Jadi, kesatuan dari relasi suami-isteri merupakan refleksi dari hubungan Kristus dengan jemaat. Relevansi dari hubungan Kristus dengan jemaat adalah bahwa kesatuan suami-isteri di dalam Kristus itu tidak boleh mempunyai pikiran atau niat untuk bercerai, di mana sifat dari kesatuan suami-isteri adalah utuh di dalam Tuhan, menempel seperti lem atau saling melekat seperti cengkeraman jepitan, begitu erat dan tidak ada kemungkinan untuk pihak ketiga, yang dasarnya adalah cinta kasih.

Hubungan suami-isteri adalah hubungan yang kekal dan spiritual, yang misterius sebagaimana Kristus mengasihi gereja-Nya, begitu juga suami harus mengasihi isterinya.

Pada era terakhir ini terlihat banyak kejadian-kejadian yang melanda keluarga-keluarga Kristen, konflik dalam rumah tangga tidak bisa dihindari dan akhirnya menimbulkan ketegangan pada relasi suami-isteri.
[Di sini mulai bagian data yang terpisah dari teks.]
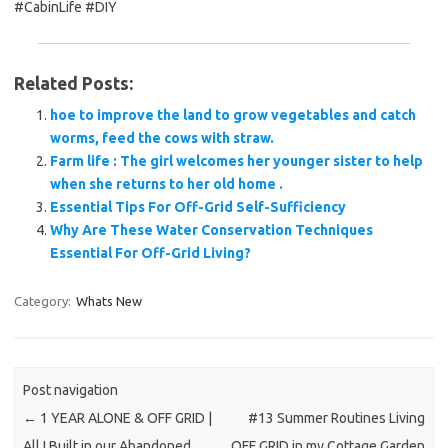
#CabinLife #DIY
Related Posts:
hoe to improve the land to grow vegetables and catch
worms, feed the cows with straw.
Farm life : The girl welcomes her younger sister to help
when she returns to her old home .
Essential Tips For Off-Grid Self-Sufficiency
Why Are These Water Conservation Techniques
Essential For Off-Grid Living?
Category:
Whats New
Post navigation
←
1 YEAR ALONE & OFF GRID |
#13 Summer Routines Living
All I Built in our Abandoned
OFF GRID in my Cottage Garden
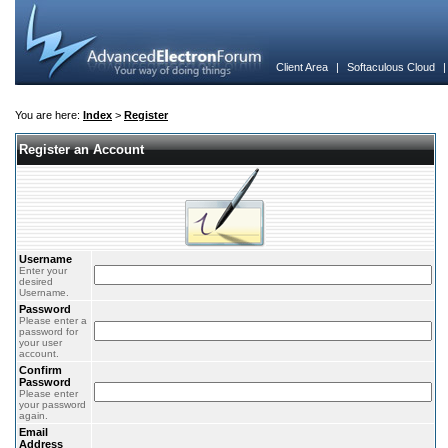
Client Area
|
Softaculous Cloud
You are here:
Index
>
Register
Register an Account
Username
Enter your
desired
Username.
Password
Please enter a
password for
your user
account.
Confirm
Password
Please enter
your password
again.
Email
Address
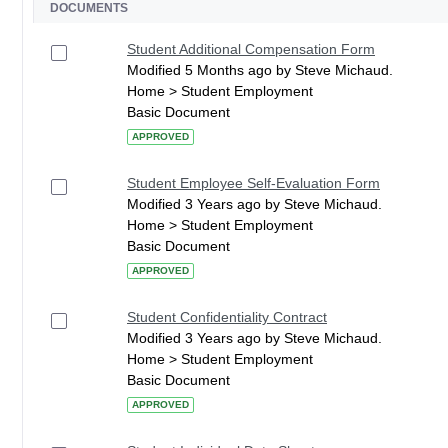
DOCUMENTS
Student Additional Compensation Form
Modified 5 Months ago by Steve Michaud.
Home > Student Employment
Basic Document
APPROVED
Student Employee Self-Evaluation Form
Modified 3 Years ago by Steve Michaud.
Home > Student Employment
Basic Document
APPROVED
Student Confidentiality Contract
Modified 3 Years ago by Steve Michaud.
Home > Student Employment
Basic Document
APPROVED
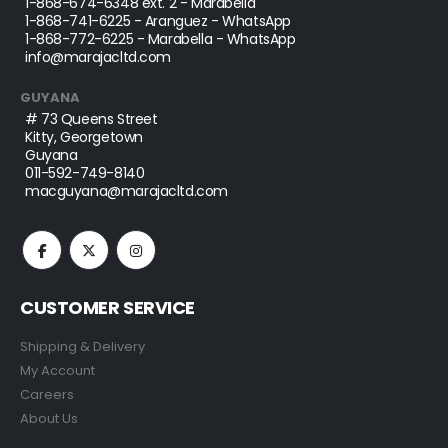
1-868-674-6348
ext. 2 - Marabella
1-868-741-6225
- Aranguez - WhatsApp
1-868-772-6225
- Marabella - WhatsApp
info@marajacltd.com
GUYANA
# 73 Queens Street
Kitty, Georgetown
Guyana
011-592-749-8140
macguyana@marajacltd.com
CUSTOMER SERVICE
Shipping & Delivery
My Account
Careers
About Us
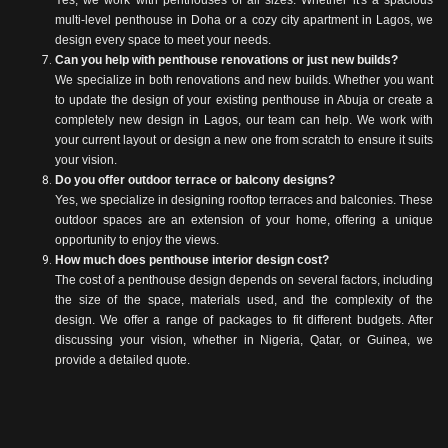
Yes, we work with penthouses of all sizes. Whether it's a spacious
multi-level penthouse in Doha or a cozy city apartment in Lagos, we
design every space to meet your needs.
Can you help with penthouse renovations or just new builds?
We specialize in both renovations and new builds. Whether you want
to update the design of your existing penthouse in Abuja or create a
completely new design in Lagos, our team can help. We work with
your current layout or design a new one from scratch to ensure it suits
your vision.
Do you offer outdoor terrace or balcony designs?
Yes, we specialize in designing rooftop terraces and balconies. These
outdoor spaces are an extension of your home, offering a unique
opportunity to enjoy the views.
How much does penthouse interior design cost?
The cost of a penthouse design depends on several factors, including
the size of the space, materials used, and the complexity of the
design. We offer a range of packages to fit different budgets. After
discussing your vision, whether in Nigeria, Qatar, or Guinea, we
provide a detailed quote.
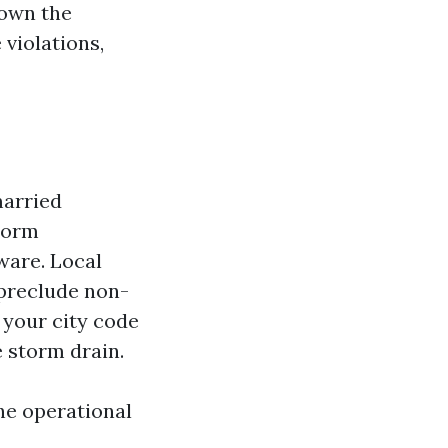
down the
 violations,
married
storm
ware. Local
 preclude non-
 your city code
e storm drain.
he operational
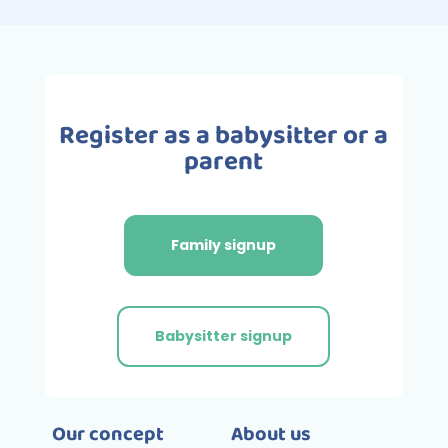
Register as a babysitter or a
parent
Family signup
Babysitter signup
Our concept
About us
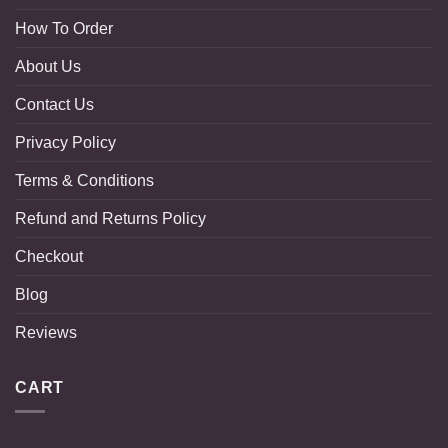
How To Order
About Us
Contact Us
Privacy Policy
Terms & Conditions
Refund and Returns Policy
Checkout
Blog
Reviews
CART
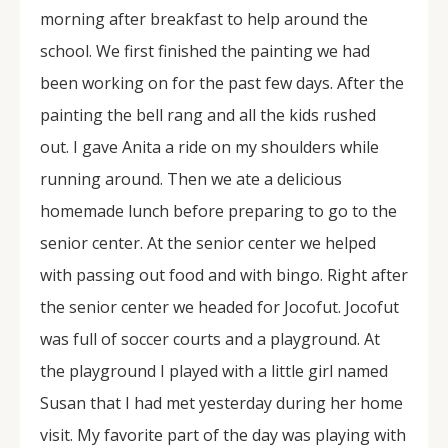
morning after breakfast to help around the
school. We first finished the painting we had
been working on for the past few days. After the
painting the bell rang and all the kids rushed
out. I gave Anita a ride on my shoulders while
running around. Then we ate a delicious
homemade lunch before preparing to go to the
senior center. At the senior center we helped
with passing out food and with bingo. Right after
the senior center we headed for Jocofut. Jocofut
was full of soccer courts and a playground. At
the playground I played with a little girl named
Susan that I had met yesterday during her home
visit. My favorite part of the day was playing with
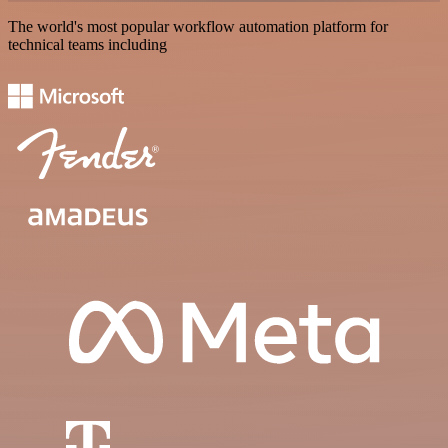
The world's most popular workflow automation platform for
technical teams including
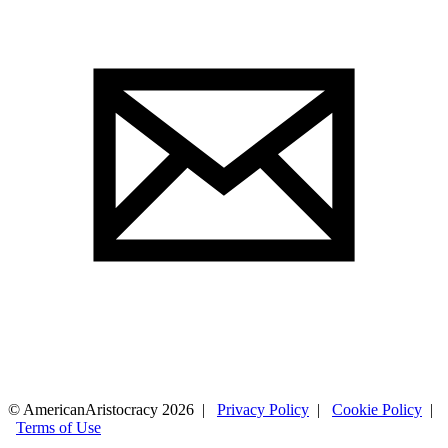
© AmericanAristocracy 2026 |
Privacy Policy
|
Cookie Policy
|
Terms of Use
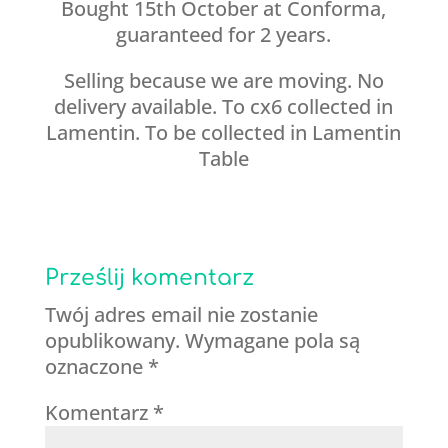
Bought 15th October at Conforma,
guaranteed for 2 years.
Selling because we are moving. No
delivery available. To cx6 collected in
Lamentin. To be collected in Lamentin
Table
Prześlij komentarz
Twój adres email nie zostanie
opublikowany.
Wymagane pola są
oznaczone
*
Komentarz
*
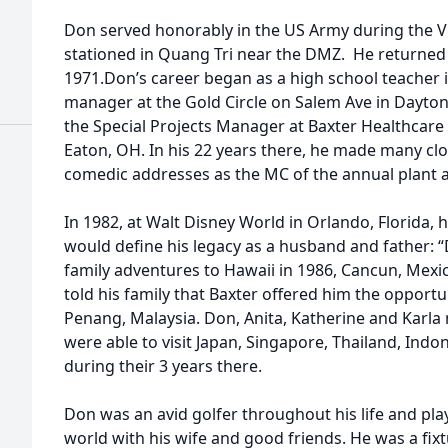
Don served honorably in the US Army during the V
stationed in Quang Tri near the DMZ. He returned
1971.Don’s career began as a high school teacher in
manager at the Gold Circle on Salem Ave in Dayto
the Special Projects Manager at Baxter Healthcare 
Eaton, OH. In his 22 years there, he made many cl
comedic addresses as the MC of the annual plant
In 1982, at Walt Disney World in Orlando, Florida, 
would define his legacy as a husband and father: 
family adventures to Hawaii in 1986, Cancun, Mexico
told his family that Baxter offered him the opportun
Penang, Malaysia. Don, Anita, Katherine and Karl
were able to visit Japan, Singapore, Thailand, Ind
during their 3 years there.
Don was an avid golfer throughout his life and p
world with his wife and good friends. He was a fix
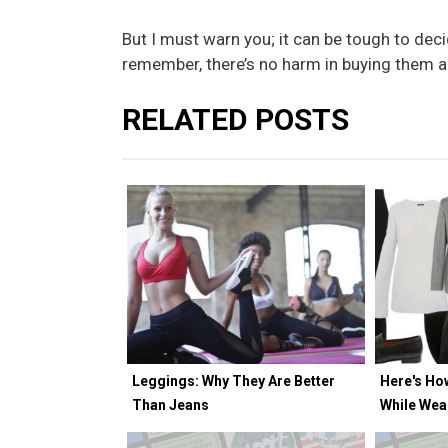
But I must warn you; it can be tough to deci
remember, there’s no harm in buying them al
RELATED POSTS
Leggings: Why They Are Better
Here's Ho
Than Jeans
While Wea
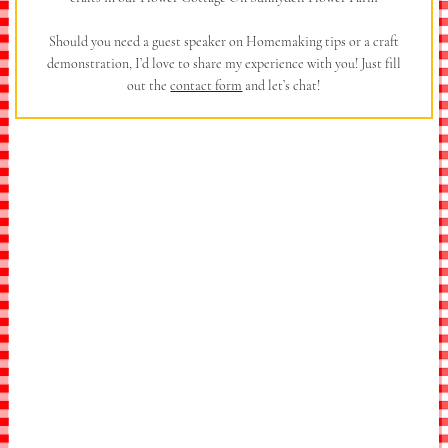
Should you need a guest speaker on Homemaking tips or a craft
demonstration, I’d love to share my experience with you! Just fill
out the
contact form
and let’s chat!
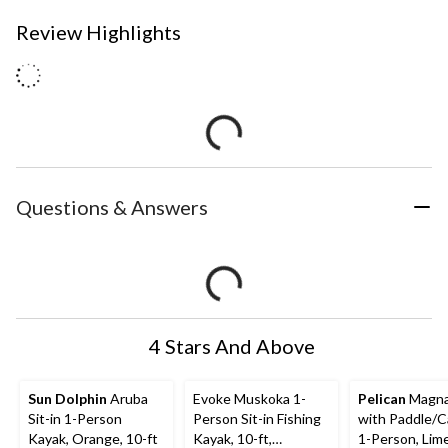
Review Highlights
Questions & Answers
4 Stars And Above
Sun Dolphin
Aruba
Evoke Muskoka 1-
Pelican
Magna
Sit-in 1-Person
Person Sit-in Fishing
with Paddle/Ca
Kayak, Orange, 10-ft
Kayak, 10-ft,
1-Person, Lime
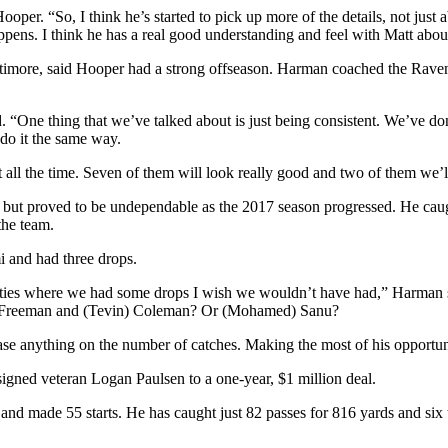
oper. “So, I think he’s started to pick up more of the details, not jus
pens. I think he has a real good understanding and feel with Matt about
timore, said Hooper had a strong offseason. Harman coached the Rav
“One thing that we’ve talked about is just being consistent. We’ve done
do it the same way.
t all the time. Seven of them will look really good and two of them we’
ut proved to be undependable as the 2017 season progressed. He caught
the team.
i and had three drops.
nities where we had some drops I wish we wouldn’t have had,” Harman s
a) Freeman and (Tevin) Coleman? Or (Mohamed) Sanu?
e anything on the number of catches. Making the most of his opportuniti
igned veteran Logan Paulsen to a one-year, $1 million deal.
 and made 55 starts. He has caught just 82 passes for 816 yards and s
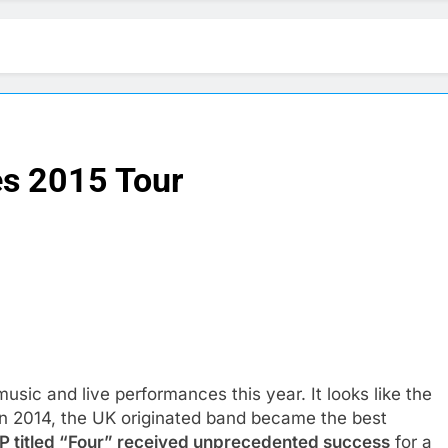
es 2015 Tour
usic and live performances this year. It looks like the
 In 2014, the UK originated band became the best
P titled “Four” received unprecedented success
for a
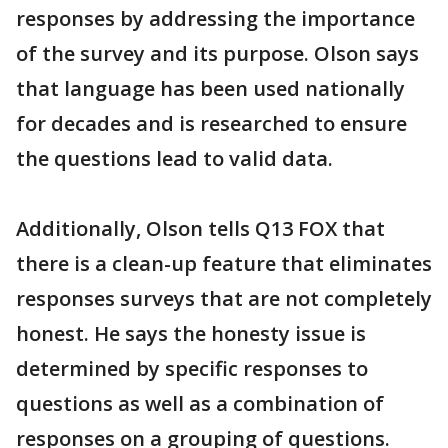
responses by addressing the importance
of the survey and its purpose. Olson says
that language has been used nationally
for decades and is researched to ensure
the questions lead to valid data.
Additionally, Olson tells Q13 FOX that
there is a clean-up feature that eliminates
responses surveys that are not completely
honest. He says the honesty issue is
determined by specific responses to
questions as well as a combination of
responses on a grouping of questions.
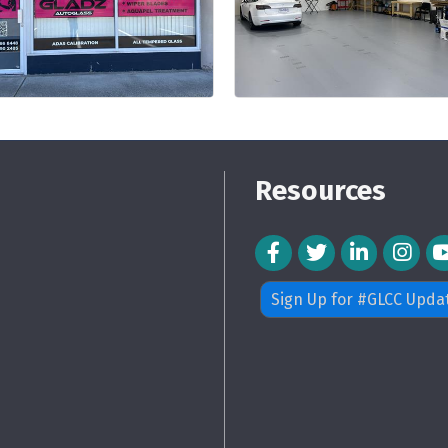
Resources
Facebook Icon
Twitter Icon
LinkedIn Icon
Instagra
Sign Up for #GLCC Upda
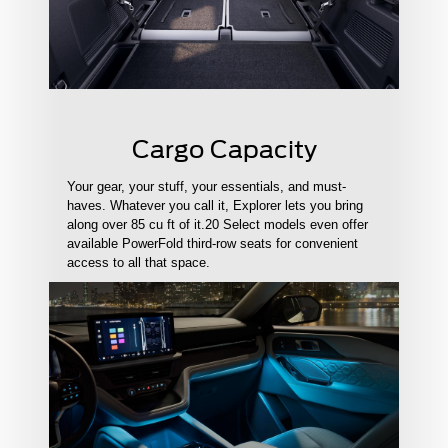
Cargo Capacity
Your gear, your stuff, your essentials, and must-
haves. Whatever you call it, Explorer lets you bring
along over 85 cu ft of it.20 Select models even offer
available PowerFold third-row seats for convenient
access to all that space.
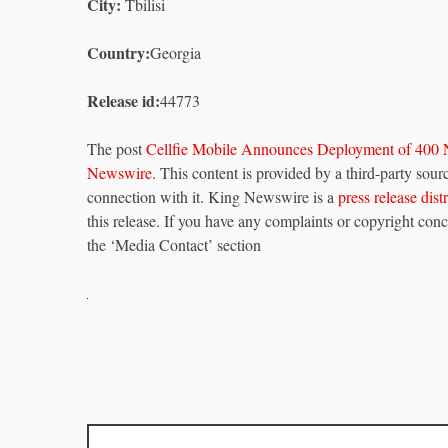
City:
Tbilisi
Country:
Georgia
Release id:
44773
The post
Cellfie Mobile Announces Deployment of 400 
Newswire
. This content is provided by a third-party so
connection with it. King Newswire is a
press release dis
this release. If you have any complaints or copyright conce
the ‘Media Contact’ section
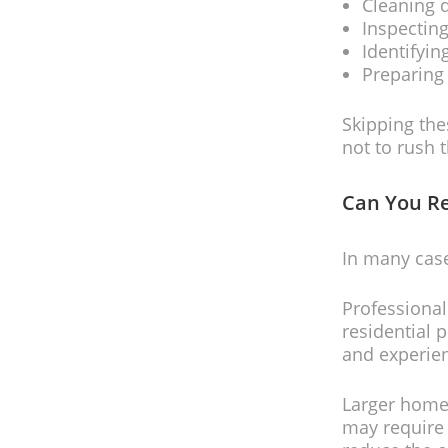
Cleaning 
Inspecting
Identifyi
Preparing 
Skipping the
not to rush 
Can You R
In many case
Professional
residential 
and experie
Larger homes
may require 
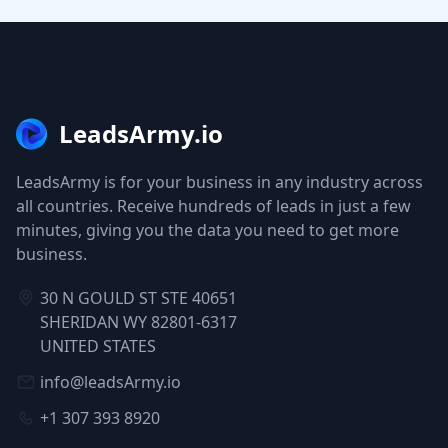
LeadsArmy.io
LeadsArmy is for your business in any industry across
all countries. Receive hundreds of leads in just a few
minutes, giving you the data you need to get more
business.
30 N GOULD ST STE 40651
SHERIDAN WY 82801-6317
UNITED STATES
info@leadsArmy.io
+1 307 393 8920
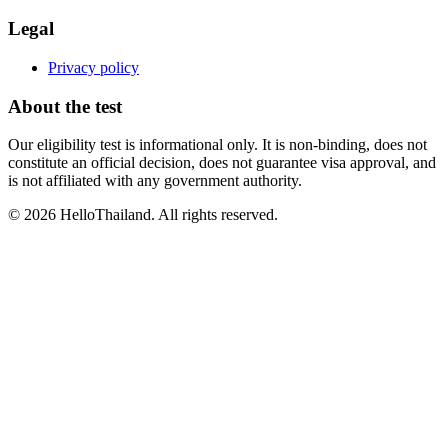
Legal
Privacy policy
About the test
Our eligibility test is informational only. It is non-binding, does not
constitute an official decision, does not guarantee visa approval, and
is not affiliated with any government authority.
©
2026
HelloThailand. All rights reserved.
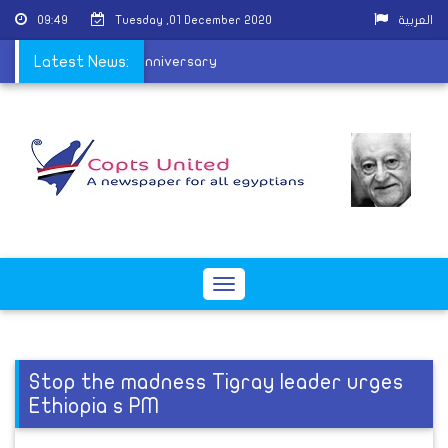
09:49
Tuesday ,01 December 2020
العربية
al school on its 127th anniversary
Latest News:
Toggle
navigation
Stop the madness Tigray leader urges
Ethiopia s PM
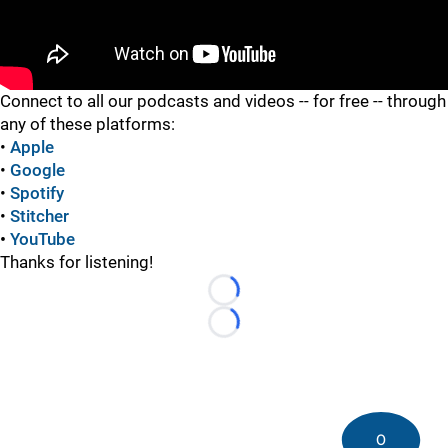
"
"
Connect to all our podcasts and videos -- for free -- through
any of these platforms:
•
Apple
•
Google
•
Spotify
•
Stitcher
•
YouTube
Thanks for listening!
Loading...
Loading...
0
Ketidak-harmonisan relasi suami-isteri berdampak pada anak-anaknya, selanjutnya anaklah yang menjadi korban ketidak-harmonisan relasi orang tua mereka (Heath, 2005:9,41; bd Ted Ward, tt:9; Sasela, 2002:66)

James Dobson juga mengatakan, bahwa penyebab masalah yang timbul dalam pernikahan adalah:

Sebagian dari masalahnya adalah banyak pasangan yang memasuki bahtera pernikahan tanpa memiliki model panutan yang sehat dalam masa-masa pertumbuhan mereka.

Seandainya kini 50% dari keluarga bercerai dewasa ini, itu berarti setengah dari orang dewasa muda yang akan menikah hanya melihat perbedaan pendapat dan kekecewaan di rumah mereka. Mereka merasakan apatisme dan mendengar permusuhan yang menyedihkan di antara orang tua mereka. Tidaklah mengherankan jika kemudian para pasangan muda sering tertatih-tatih dan bahkan terpeleset dalam menjalani tahun-tahun awal pernikahan mereka. (2002:16)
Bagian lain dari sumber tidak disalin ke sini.